Find the line with "KVK JEWELRY DESIGN" in the data below. Repeat it and every line after it up to the end, exactly, but drop the pictures.
Input for this task START
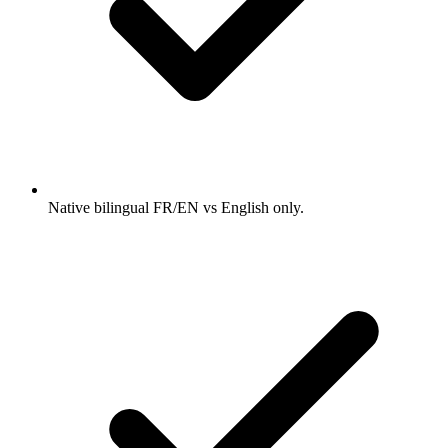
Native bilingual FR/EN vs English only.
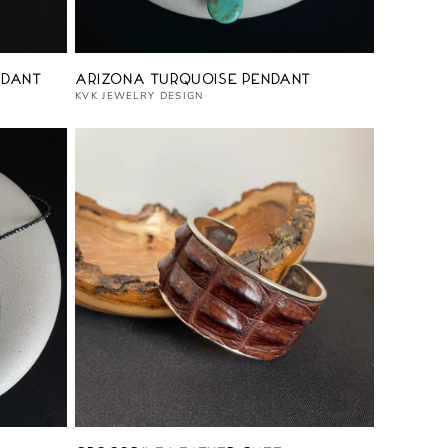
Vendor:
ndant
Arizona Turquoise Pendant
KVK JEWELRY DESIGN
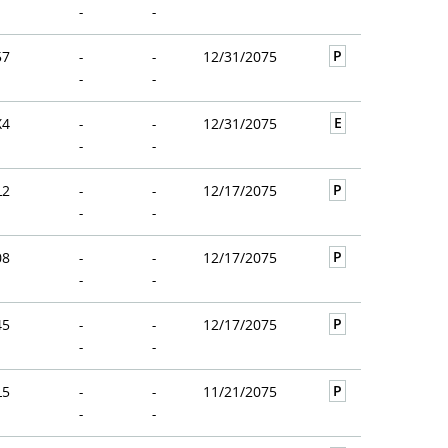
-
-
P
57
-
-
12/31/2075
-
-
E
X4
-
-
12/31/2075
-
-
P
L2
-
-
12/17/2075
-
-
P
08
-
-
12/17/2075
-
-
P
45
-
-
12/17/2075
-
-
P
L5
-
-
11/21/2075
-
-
Input for this task END
**Expected output:**
KVK JEWELRY DESIGN
-
-
P
57
-
-
12/31/2075
-
-
E
X4
-
-
12/31/2075
-
-
P
L2
-
-
12/17/2075
-
-
P
08
-
-
12/17/2075
-
-
P
45
-
-
12/17/2075
-
-
P
L5
-
-
11/21/2075
-
-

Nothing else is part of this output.